Conforme pesquisas em 200 cidades brasileiras, 50% da população se declarou contrária à Copa no Brasil. Não é de se estranhar quando a ampla maioria dos cidadãos e cidadãs deste país sequer tiveram condições de acessar aos estádios, sobretudo, pelos altos preços dos ingressos praticados. Mesmo assim, a FIFA teve recorde na arrecadação. Uma receita de aproximadamente 10 bilhões de reais. 

Para finalizar... Independente de qualquer ideologia partidária ou paixão futebolística, sempre é imprescindível enaltecer o bom senso.
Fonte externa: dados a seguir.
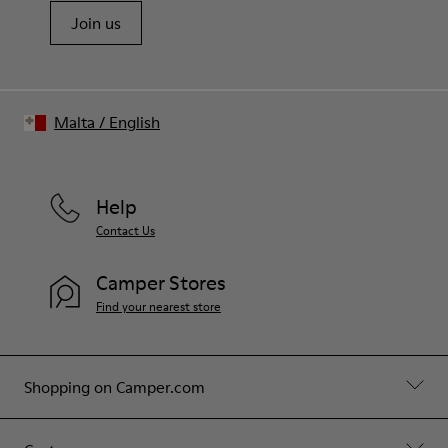
Join us
Malta
/
English
Help
Contact Us
Camper Stores
Find your nearest store
Shopping on Camper.com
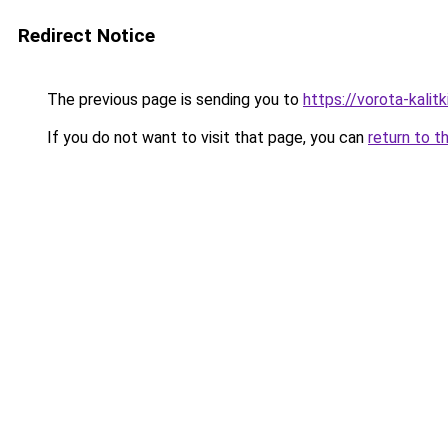
Redirect Notice
The previous page is sending you to
https://vorota-kali
If you do not want to visit that page, you can
return to t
Hoje estamos pagando o ônus nas escolas, hospitais, creches, universidades, estradas e centros de lazer desaparelhados ou que não foram construídos em função dos investimentos que, lá atrás, acabaram sendo direcionados para garantir a infraestrutura da Copa. A pergunta que todos e todas deveriam se fazer neste momento é se um país que almeja consolidar o seu pleno desenvolvimento não deveria investir seus recursos em prol de toda uma população que a cada dia clama por cidadania? A Copa foi do Mundo, mas a conta continua repercutindo no bolso de cada cidadão desta prodigiosa nação!!!